1. Introduction:
    • In this semester, we built on on what we had learned about CAT tools in the Intro to CAT class and explored some advanced Trados features. The major projects we worked on include training Microsoft Translator hub (SMT) and Microsoft Custom Translator (NMT), using Regex (regular expression) to create QA filters in Trados, and creating a training video on a tool that can be useful in localization workflows. In this post, I will present the result of these projects and discuss my biggest takeaways from each of them.
  2. NMT Training Project Using Microsoft CustomTranslator
    • This is absolutely my favorite projects out of all. Our group Team Machine trained a NMT model to translate AI related TED talks from English to simplified Chinese. I learned so much from this hands-on experience of training an neural machine translation engine. I now know how to:
      • extract multlingual srt files from the TED talks on Youtube with this useful website
      • choose from several alignment solutions, including Trados, MemoQ, TMX Mall Alignment (paid per use, intuitive user interface), and Wordfast Aligner (free, fully automatic, but must work with 100% texts with identical numbers of segments)
      • clean up files in word using advanced find and replace feature in MS Word
      • decide what materials should be used in training tuning, or testing:
        1. Training: general materials of the same but broader domains and from a larger time frame
        2. Tuning: specific and recent materials of the exact same domains
        3. Testing: : specific and recent materials of the exact same domains. There should only be one single set of data to be compared against with through out the entire training process.
      • train NMT in Microsoft Custom Translator (fter 11 rounds of training, I have been quite familiar with the process.)

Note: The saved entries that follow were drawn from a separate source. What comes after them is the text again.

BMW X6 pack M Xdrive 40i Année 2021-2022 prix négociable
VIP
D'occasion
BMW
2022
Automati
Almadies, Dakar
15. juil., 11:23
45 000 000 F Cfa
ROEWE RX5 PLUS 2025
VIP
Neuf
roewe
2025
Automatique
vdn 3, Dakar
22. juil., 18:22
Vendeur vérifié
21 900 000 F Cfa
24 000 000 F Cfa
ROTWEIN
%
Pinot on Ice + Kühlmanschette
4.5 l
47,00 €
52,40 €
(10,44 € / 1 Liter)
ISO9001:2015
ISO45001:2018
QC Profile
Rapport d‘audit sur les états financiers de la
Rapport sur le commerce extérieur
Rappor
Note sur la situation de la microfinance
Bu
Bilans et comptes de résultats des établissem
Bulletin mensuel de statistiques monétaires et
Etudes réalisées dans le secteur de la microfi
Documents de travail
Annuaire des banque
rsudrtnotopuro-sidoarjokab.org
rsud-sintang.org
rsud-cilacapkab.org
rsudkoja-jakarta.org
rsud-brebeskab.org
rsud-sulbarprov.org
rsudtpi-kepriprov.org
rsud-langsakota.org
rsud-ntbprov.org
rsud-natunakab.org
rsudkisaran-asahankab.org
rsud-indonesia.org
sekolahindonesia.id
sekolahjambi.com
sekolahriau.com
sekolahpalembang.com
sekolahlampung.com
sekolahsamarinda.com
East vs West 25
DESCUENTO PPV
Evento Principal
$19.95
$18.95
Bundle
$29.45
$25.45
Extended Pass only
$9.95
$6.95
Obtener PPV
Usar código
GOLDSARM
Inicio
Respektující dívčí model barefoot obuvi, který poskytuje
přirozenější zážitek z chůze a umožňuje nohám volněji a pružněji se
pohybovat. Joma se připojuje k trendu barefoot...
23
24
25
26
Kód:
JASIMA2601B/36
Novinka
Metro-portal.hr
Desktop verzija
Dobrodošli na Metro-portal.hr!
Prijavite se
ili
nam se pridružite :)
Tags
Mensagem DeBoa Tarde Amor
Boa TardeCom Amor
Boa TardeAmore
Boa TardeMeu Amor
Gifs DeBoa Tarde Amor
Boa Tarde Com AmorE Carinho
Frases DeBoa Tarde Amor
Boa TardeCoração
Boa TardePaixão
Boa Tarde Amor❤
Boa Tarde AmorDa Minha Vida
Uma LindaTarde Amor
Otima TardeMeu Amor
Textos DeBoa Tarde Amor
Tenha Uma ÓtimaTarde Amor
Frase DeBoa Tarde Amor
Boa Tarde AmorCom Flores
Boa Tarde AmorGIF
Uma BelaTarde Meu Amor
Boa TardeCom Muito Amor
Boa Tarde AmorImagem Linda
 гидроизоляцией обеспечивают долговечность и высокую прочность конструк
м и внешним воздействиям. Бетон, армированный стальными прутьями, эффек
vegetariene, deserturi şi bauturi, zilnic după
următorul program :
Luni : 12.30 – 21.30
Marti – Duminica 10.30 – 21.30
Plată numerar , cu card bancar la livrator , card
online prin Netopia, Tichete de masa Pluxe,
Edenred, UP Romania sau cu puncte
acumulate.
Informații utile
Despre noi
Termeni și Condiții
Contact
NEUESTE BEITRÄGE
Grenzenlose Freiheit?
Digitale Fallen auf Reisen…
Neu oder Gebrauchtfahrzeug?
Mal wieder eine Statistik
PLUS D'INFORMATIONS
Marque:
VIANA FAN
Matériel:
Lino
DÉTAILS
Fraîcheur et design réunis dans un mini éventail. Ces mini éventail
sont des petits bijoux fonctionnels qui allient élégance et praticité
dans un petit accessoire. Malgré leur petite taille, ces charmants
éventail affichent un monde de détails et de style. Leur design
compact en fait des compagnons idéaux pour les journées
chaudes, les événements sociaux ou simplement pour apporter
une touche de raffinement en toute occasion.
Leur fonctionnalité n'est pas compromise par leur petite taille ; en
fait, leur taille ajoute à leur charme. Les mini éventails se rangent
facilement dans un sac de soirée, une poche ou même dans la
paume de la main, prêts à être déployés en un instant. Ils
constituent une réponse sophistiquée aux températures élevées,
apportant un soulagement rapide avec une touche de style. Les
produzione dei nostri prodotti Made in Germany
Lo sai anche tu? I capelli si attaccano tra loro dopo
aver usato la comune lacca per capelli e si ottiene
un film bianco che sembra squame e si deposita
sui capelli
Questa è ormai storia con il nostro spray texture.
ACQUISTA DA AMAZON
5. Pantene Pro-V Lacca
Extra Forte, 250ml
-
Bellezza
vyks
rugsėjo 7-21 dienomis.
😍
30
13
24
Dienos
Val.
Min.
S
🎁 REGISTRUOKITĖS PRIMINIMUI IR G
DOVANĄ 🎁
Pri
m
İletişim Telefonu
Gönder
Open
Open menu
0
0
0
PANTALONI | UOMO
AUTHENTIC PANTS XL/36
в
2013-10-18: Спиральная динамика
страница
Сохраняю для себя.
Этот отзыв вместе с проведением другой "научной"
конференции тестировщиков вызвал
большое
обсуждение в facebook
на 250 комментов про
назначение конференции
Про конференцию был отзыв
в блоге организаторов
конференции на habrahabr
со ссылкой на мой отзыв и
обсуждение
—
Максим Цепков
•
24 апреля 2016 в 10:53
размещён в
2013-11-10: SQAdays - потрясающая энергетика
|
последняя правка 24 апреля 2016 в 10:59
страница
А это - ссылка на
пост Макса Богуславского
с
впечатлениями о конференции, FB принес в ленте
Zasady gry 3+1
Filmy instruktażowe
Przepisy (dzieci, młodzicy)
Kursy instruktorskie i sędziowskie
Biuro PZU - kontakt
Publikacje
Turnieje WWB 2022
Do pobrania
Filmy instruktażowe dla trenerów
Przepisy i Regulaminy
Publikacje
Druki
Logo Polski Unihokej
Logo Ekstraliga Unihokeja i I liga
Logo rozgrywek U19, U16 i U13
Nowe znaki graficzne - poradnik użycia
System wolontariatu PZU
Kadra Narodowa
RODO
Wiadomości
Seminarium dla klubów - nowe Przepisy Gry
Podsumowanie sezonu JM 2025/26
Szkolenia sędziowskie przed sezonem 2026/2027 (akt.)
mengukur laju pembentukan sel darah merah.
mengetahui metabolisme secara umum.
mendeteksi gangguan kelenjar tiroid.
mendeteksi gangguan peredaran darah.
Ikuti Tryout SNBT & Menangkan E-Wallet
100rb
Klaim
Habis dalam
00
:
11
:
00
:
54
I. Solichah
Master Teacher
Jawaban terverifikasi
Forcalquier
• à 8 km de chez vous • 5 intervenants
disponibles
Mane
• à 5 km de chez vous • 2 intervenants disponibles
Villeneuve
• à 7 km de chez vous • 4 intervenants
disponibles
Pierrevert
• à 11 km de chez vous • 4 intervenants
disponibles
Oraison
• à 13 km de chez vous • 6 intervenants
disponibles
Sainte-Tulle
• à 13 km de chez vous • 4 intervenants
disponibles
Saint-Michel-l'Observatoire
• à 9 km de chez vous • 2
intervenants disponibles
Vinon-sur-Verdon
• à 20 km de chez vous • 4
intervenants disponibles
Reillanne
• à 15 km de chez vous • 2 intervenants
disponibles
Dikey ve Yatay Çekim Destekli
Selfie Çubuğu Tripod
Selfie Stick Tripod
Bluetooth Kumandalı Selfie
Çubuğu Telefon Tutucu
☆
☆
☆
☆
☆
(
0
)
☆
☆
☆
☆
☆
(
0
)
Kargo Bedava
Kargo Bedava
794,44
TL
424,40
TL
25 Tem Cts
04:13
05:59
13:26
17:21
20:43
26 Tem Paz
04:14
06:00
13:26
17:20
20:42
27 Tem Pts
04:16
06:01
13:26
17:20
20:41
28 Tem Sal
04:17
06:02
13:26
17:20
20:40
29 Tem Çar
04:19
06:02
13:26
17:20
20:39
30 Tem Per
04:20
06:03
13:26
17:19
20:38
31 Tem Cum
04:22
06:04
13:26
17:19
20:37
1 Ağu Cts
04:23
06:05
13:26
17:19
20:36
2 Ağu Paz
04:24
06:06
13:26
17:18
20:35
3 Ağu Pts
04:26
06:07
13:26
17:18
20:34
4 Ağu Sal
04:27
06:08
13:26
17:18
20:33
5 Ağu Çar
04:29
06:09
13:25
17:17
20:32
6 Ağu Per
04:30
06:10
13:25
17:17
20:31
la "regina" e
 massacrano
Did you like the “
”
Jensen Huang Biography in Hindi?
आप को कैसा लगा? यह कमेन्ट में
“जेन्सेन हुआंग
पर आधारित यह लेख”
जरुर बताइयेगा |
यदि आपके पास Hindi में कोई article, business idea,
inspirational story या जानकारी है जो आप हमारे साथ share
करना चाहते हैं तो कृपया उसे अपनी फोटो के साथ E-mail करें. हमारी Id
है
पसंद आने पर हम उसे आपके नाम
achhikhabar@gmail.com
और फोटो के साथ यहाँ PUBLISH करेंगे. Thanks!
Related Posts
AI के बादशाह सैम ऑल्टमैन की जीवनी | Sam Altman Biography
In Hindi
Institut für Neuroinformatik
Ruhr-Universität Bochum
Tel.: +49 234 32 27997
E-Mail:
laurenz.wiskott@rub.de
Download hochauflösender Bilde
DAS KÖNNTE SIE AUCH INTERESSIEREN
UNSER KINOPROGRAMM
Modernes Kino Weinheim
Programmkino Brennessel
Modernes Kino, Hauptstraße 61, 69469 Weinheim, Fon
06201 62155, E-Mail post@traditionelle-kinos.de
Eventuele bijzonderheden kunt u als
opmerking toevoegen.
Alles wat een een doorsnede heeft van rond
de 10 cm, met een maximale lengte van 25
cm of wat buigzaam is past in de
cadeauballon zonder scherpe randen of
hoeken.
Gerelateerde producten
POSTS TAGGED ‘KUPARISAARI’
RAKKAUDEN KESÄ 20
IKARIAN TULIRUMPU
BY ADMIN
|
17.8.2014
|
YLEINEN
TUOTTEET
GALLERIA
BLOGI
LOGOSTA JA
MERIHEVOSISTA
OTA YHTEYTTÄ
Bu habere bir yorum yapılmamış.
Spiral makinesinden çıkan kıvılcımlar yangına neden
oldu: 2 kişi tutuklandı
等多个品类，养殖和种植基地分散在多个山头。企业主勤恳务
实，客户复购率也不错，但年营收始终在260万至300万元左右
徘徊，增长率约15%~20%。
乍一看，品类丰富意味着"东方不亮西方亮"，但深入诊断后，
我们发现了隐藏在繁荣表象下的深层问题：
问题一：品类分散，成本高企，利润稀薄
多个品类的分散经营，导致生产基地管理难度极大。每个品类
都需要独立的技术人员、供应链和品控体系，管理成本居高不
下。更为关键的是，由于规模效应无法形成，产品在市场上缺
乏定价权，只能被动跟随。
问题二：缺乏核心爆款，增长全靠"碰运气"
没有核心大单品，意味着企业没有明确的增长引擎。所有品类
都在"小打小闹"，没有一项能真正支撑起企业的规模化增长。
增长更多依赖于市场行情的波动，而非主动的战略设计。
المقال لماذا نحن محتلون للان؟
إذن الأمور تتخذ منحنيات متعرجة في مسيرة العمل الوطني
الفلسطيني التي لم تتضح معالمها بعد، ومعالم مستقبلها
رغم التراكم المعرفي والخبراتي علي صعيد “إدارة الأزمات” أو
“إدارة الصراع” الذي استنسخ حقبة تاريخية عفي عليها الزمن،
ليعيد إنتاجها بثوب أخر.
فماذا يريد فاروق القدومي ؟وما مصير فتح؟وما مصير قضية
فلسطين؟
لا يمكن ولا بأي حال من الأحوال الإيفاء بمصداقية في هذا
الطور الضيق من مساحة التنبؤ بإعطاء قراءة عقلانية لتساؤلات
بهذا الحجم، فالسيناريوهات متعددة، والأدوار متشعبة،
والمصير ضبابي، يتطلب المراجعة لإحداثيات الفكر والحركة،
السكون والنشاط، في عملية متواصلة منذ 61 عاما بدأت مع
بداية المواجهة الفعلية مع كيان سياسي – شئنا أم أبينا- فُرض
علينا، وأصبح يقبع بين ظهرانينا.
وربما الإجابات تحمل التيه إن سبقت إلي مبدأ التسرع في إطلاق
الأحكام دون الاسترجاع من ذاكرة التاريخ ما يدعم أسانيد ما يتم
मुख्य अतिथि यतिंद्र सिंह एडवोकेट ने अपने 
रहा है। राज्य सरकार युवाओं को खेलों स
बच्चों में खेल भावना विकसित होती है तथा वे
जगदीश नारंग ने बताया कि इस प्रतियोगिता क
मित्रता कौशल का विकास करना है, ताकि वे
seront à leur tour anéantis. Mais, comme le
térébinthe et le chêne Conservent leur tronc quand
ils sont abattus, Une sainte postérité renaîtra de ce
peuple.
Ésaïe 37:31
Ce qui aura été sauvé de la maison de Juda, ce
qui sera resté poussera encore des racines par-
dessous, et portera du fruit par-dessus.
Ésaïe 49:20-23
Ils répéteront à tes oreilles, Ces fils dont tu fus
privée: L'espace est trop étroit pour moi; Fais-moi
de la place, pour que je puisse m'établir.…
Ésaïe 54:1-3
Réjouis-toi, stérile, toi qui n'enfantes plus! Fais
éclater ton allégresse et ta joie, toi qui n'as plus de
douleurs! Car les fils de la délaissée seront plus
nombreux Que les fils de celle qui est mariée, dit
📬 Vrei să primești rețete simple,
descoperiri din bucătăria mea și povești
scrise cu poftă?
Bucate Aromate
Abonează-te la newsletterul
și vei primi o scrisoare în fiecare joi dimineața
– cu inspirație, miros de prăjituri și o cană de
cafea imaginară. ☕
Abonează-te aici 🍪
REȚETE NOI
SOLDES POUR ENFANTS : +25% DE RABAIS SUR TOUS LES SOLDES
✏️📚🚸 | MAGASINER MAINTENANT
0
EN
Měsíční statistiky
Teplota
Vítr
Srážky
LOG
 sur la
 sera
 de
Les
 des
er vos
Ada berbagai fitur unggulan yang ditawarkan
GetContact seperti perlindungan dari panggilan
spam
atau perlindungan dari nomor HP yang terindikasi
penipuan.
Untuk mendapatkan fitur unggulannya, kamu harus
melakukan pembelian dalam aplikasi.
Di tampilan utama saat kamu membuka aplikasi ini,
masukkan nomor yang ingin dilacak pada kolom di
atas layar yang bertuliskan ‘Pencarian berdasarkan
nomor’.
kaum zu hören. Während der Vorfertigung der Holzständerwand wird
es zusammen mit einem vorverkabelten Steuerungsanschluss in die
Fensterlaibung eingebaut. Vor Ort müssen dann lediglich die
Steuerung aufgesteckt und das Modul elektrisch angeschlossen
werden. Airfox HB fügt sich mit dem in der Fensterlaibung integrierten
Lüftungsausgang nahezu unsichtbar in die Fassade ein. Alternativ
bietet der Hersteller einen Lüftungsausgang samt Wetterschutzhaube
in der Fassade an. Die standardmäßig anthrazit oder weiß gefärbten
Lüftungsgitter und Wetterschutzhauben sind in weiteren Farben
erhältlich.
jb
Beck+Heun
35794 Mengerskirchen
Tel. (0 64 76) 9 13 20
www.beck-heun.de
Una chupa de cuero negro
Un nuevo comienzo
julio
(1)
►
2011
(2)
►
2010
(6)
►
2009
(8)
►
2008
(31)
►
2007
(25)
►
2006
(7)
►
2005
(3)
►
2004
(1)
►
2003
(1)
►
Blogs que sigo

      • evaluate MT outputs with the quality evaluation model with weights and threshold we established
      • streamline the post editing and evaluation process with a specially designed Google sheet
      • root cause analyze the quality issues
    • Project Deliverables (Link to Google Drive):
      1. Original Pilot Proposal
      2. Updated Proposal
      3. Presentation on Lessons Learned
  3. Utility Demo/Training Video
    • I also recorded a demo for XnView, a powerful photo view, organizer, and converter, with Zoom and a magnifier tool called Zoomit. XnView is especially helpful for localization project managers and DTP specialists because we often have to manage a large number of images and multimedia files like those in user manuals, brochures, product catalogues, and commercial videos. I navigated its interface and demonstrated some of its most useful features in the video.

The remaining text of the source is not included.